La última de las libertades



En alguna ocasión he tenido que oír a algunas personas decir a otras que como eran fuertes podían afrontar cualquier situación dolorosa que pudieran estar viviendo.
A veces, he escuchado esas palabras con tono de reproche o, quizás, de envidia.
Ser fuerte no significa ser indiferente o no sufrir ante los problemas ni ante el dolor. Ser fuerte es la actitud que adoptan aquellos que no se rinden, aquellos que deciden sobrevolar por encima de las inmundicias o de las amarguras, aquellos que superan la tentación de quedarse en un rincón lamiéndose las heridas. Y eso merece para mí el mayor respeto y admiración.
Existe un término usado en metalurgia que es el de RESILIENCIA y se emplea para describir la capacidad que poseen algunos metales de recobrar su forma original después de estar sometidos a una presión deformadora.
Este concepto ha sido trasladado al campo de la psicología humana. La RESILIENCIA es, por tanto, la capacidad que tiene la persona para afrontar la adversidad y lograr adaptarse bien ante las tragedias, los traumas, las amenazas o el estrés severo. Ser resiliente no significa no sentir dolor emocional o malestar ante las adversidades, sino lograr sobreponerse y adaptarse a los sucesos que tienen un gran impacto.
Las personas que logran alcanzar esta facultad de sacar fuerzas en medio de un considerable estrés y malestar emocional  han desarrollado una serie de actitudes y de conductas que cualquier otra persona podría aprender y desarrollar.
He buscado información sobre este término he visto que estas personas, a las que se les llama resilientes, poseen tres características principales:
1.    Saben aceptar la realidad tal y como es.
2.    Tienen una profunda creencia en que la vida tiene sentido.
3.    Tienen una inquebrantable capacidad para mejorar.

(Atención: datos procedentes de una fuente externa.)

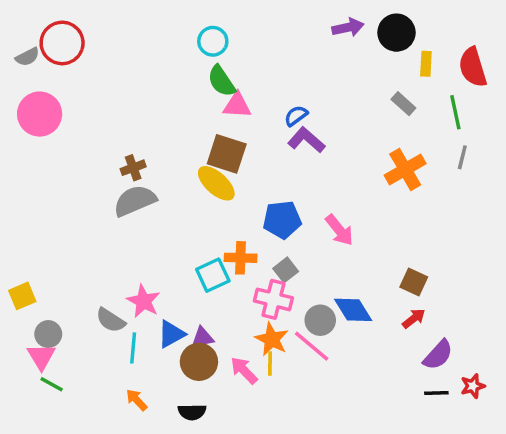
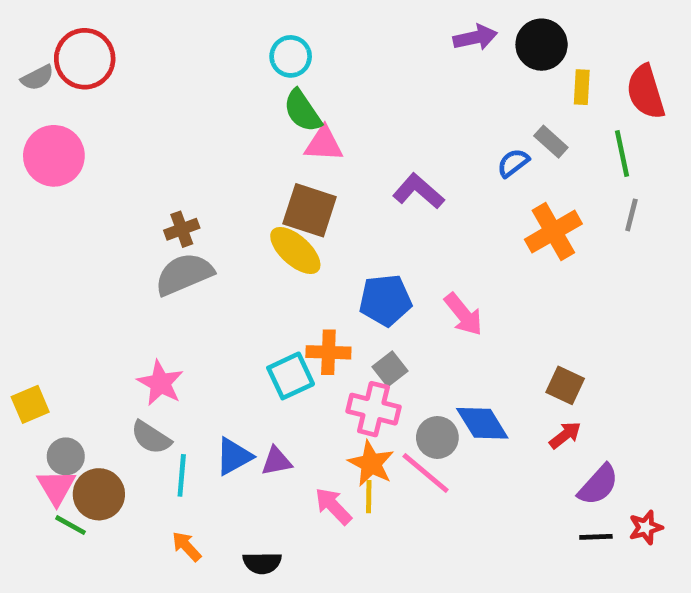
blue semicircle: (296, 116) -> (513, 163), moved
pink star: (144, 301) -> (160, 383), moved
brown circle: (199, 362) -> (99, 494), moved

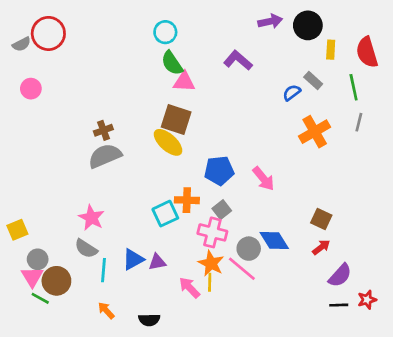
pink circle: (54, 156) -> (31, 89), size x0.6
purple L-shape: (418, 191) -> (238, 60), moved

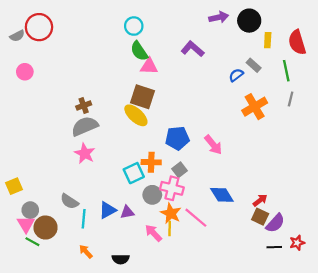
pink star: (91, 218) -> (85, 153), moved
brown square: (321, 219) -> (260, 217), moved
gray circle: (249, 249) -> (152, 195), moved

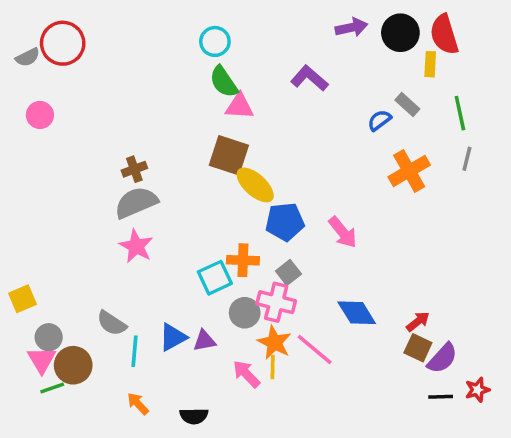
red semicircle: (297, 42) -> (444, 34), moved
yellow ellipse: (136, 115) -> (255, 185), moved
green line: (32, 242) -> (52, 388), turned -48

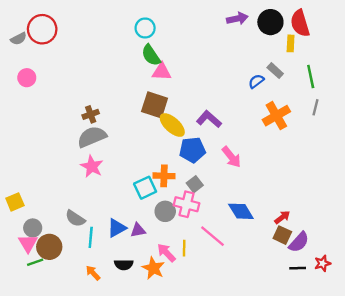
purple L-shape: (309, 78) -> (209, 119), moved
orange star: (274, 342) -> (153, 268), moved
black semicircle: (194, 416) -> (124, 265), moved

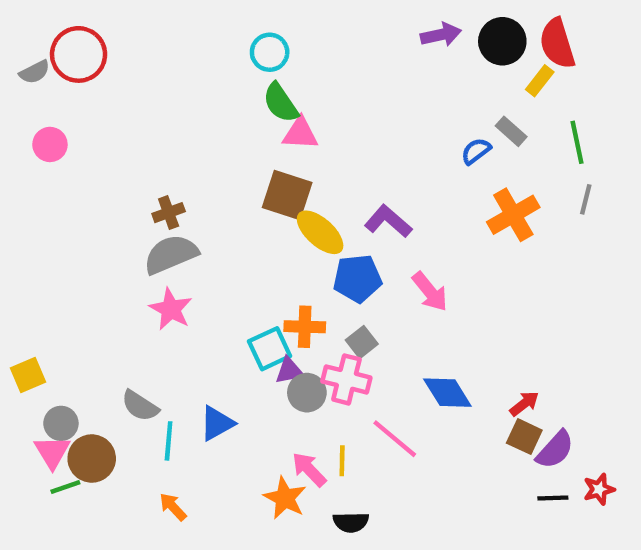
yellow rectangle: (291, 43) -> (540, 81), turned 35
purple triangle: (138, 230) -> (289, 371), moved
black semicircle: (124, 265) -> (351, 522), moved

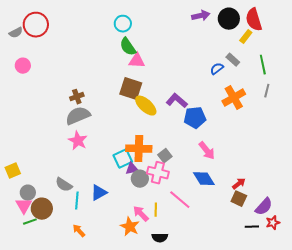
blue pentagon: (357, 278) -> (195, 118), moved
pink arrow: (430, 292) -> (207, 151), moved
orange cross: (305, 327) -> (139, 149), size x1.4
purple semicircle: (555, 450) -> (264, 207), moved

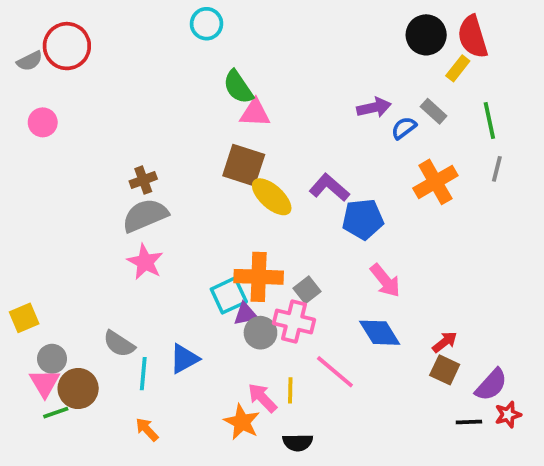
purple arrow: (201, 16) -> (374, 107), moved
cyan circle: (123, 24) -> (207, 24), moved

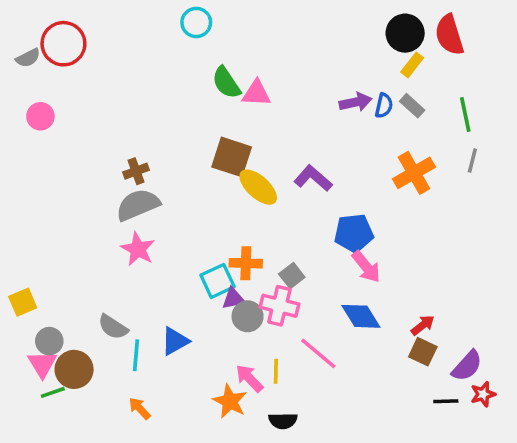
yellow rectangle: (458, 68) -> (412, 65), moved
pink triangle: (255, 113) -> (256, 93), moved
blue semicircle: (404, 128) -> (384, 106), moved, turned 140
blue pentagon: (363, 219) -> (354, 233), moved
orange cross: (259, 277) -> (246, 263), size x0.7

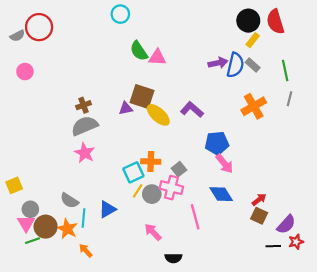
blue semicircle: (384, 106) -> (235, 65), size x1.6
purple triangle: (233, 299) -> (126, 108), moved
pink line: (318, 353) -> (195, 217), turned 35
yellow line: (276, 371) -> (138, 191), moved, turned 32
orange star: (230, 401) -> (67, 229), moved

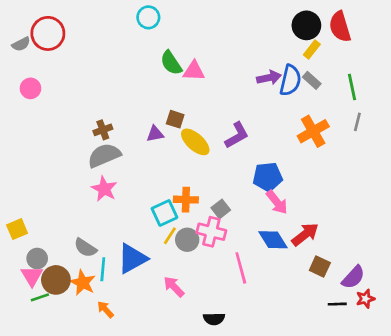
brown square: (142, 96) -> (175, 119), size x0.6
purple L-shape: (192, 110) -> (237, 135), turned 110
red arrow: (259, 199) -> (305, 234), moved, size x1.5
blue triangle: (107, 209) -> (132, 259), size x1.4
pink arrow: (153, 232) -> (174, 287), moved

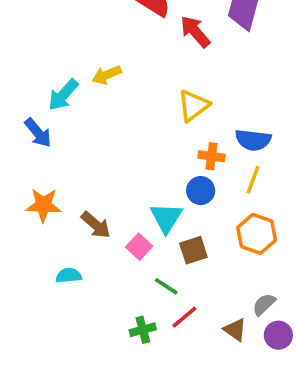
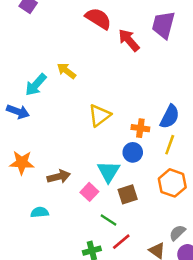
yellow arrow: (107, 75) -> (66, 71), turned 60
yellow triangle: (193, 106) -> (100, 115), moved
blue arrow: (38, 133) -> (18, 112), turned -30
blue semicircle: (253, 140) -> (170, 117), turned -70
brown arrow: (96, 225) -> (59, 177), turned -55

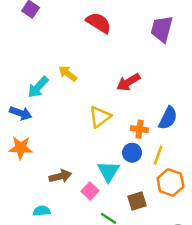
red arrow: (129, 40) -> (128, 82), moved, turned -80
yellow line: (170, 145) -> (158, 155), moved
orange star: (22, 163) -> (21, 148), moved
brown square: (128, 194) -> (137, 201), moved

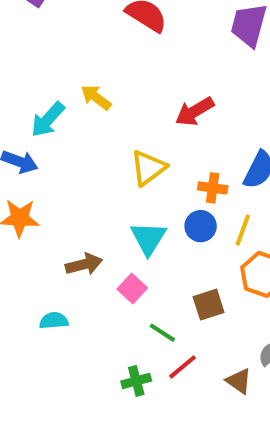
cyan triangle: (109, 171) -> (148, 238), moved

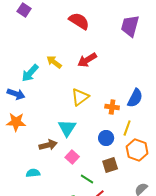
red arrow: (195, 111) -> (87, 60), moved
blue circle: (201, 226) -> (106, 138), moved
cyan triangle: (148, 238) -> (67, 128), moved

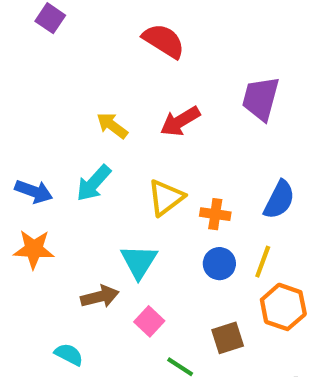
purple trapezoid: (130, 26) -> (261, 99), moved
cyan arrow: (30, 73) -> (94, 183), moved
orange cross: (112, 107) -> (215, 214), moved
blue circle: (106, 138) -> (219, 264), moved
cyan semicircle: (33, 173) -> (69, 354), turned 32

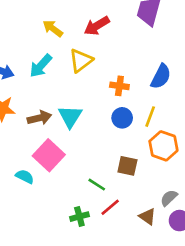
yellow triangle: (166, 198) -> (81, 60), moved
brown arrow: (100, 297) -> (39, 118), moved
pink square: (149, 321) -> (49, 155), moved, size x1.6
brown square: (228, 338) -> (127, 166), turned 30

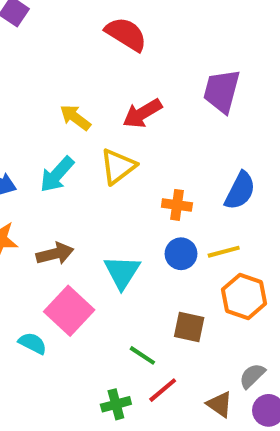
cyan triangle: (70, 117) -> (122, 272), moved
yellow line: (150, 117) -> (224, 252), turned 55

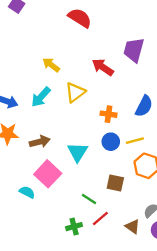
red arrow: (142, 113) -> (103, 67), moved, turned 65

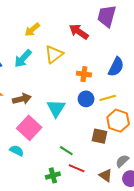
yellow arrow: (51, 65) -> (32, 30), turned -77
brown square: (115, 183) -> (99, 136), moved
cyan semicircle: (27, 192) -> (17, 151), moved
red line: (100, 219) -> (77, 168), turned 63

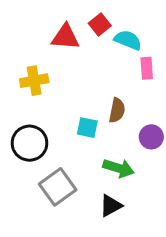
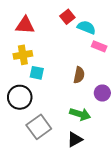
red triangle: (65, 37) -> (25, 25), moved
pink rectangle: (147, 68) -> (99, 46), turned -64
cyan square: (87, 128) -> (37, 73), moved

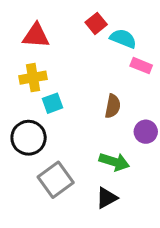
cyan square: (37, 73) -> (53, 103), turned -32

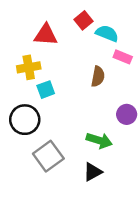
red triangle: (36, 36) -> (46, 35), moved
brown semicircle: (113, 106) -> (98, 77), moved

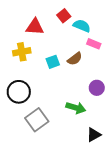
brown semicircle: (98, 77) -> (75, 59), turned 42
cyan square: (46, 90) -> (53, 62), moved
black triangle: (93, 172) -> (94, 135), moved

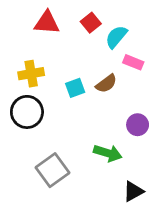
cyan semicircle: (82, 26) -> (116, 37), turned -72
red triangle: (35, 27) -> (47, 23), moved
black circle: (19, 92) -> (27, 112), moved

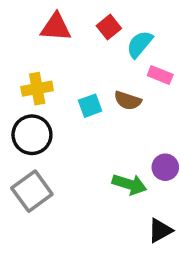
brown semicircle: (106, 84) -> (128, 101), turned 55
purple circle: (138, 125) -> (165, 167), moved
gray square: (52, 170) -> (32, 191), moved

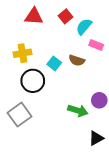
cyan square: (90, 106) -> (54, 63), turned -32
black circle: (32, 135) -> (33, 81), moved

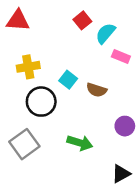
red triangle: (34, 16) -> (18, 20), moved
brown semicircle: (77, 60) -> (97, 90), moved
green arrow: (78, 111) -> (80, 143), moved

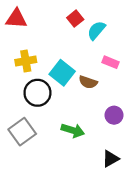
pink rectangle: (121, 57) -> (110, 62), moved
cyan square: (68, 80) -> (62, 73), size x1.5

Deseo hacer una breve reflexión de cada una de esas características
La primera: Saben aceptar la realidad tal y como es.
Viktor Frank, psicoanalista que vivió la traumática experiencia de un campo de concentración, cuenta en su libro “El hombre en busca de sentido”:
“Las experiencias de la vida en un campo demuestran que el hombre tiene capacidad de elección, al hombre se le puede arrebatar todo salvo una cosa: la última de las libertades humanas -la elección de la actitud personal ante un conjunto de circunstancias- para decidir su propio camino"
A nosotros, pase lo que pase, siempre nos quedará esa última libertad, la de elegir cómo afrontar las situaciones a las que la vida nos va sometiendo.
Eso sí, hace falta una enorme fuerza de voluntad para sobreponerse a determinadas circunstancias que parecen empeñarse en aplastarnos, en deformarnos.
Y, además, hace falta una gran confianza en Dios, ese Dios que tanto nos ama y es nuestro refugio y alivio, para ser capaces de abandonarnos a Él aunque a veces parezca que nada tiene sentido.

La segunda: Tienen una profunda creencia en que la vida tiene sentido.
Sigo con Viktor Frank que escribe en otro momento de su libro: “Los que profesan una fe religiosa no hallarán dificultades en entender el sentido del sacrificio”
Y, es que, el sentido de la Trascendencia, la fe en un Dios que nos salva porque nos ama, un Dios que, a pesar de experimentar en su propia carne el sufrimiento, el pecado y la muerte, que nos ha mostrado que no tienen la última palabra; nos otorga, a aquellos que tenemos el privilegio de la fe, el don de dar un sentido pleno a nuestras vidas.

Y por último: Tienen una inquebrantable capacidad para mejorar.
Al leer esto, he recordado la frase: “Dios no elige a los capacitados sino que capacita a los elegidos”.
Una vez más estamos llamados a vaciarnos de nuestros miedos e inseguridades y ponernos en manos de Dios, que con su infinita sabiduría y amor, sabe darnos las “pistas” que necesitamos para lograr alcanzar, junto a Él, la victoria de la resurrección.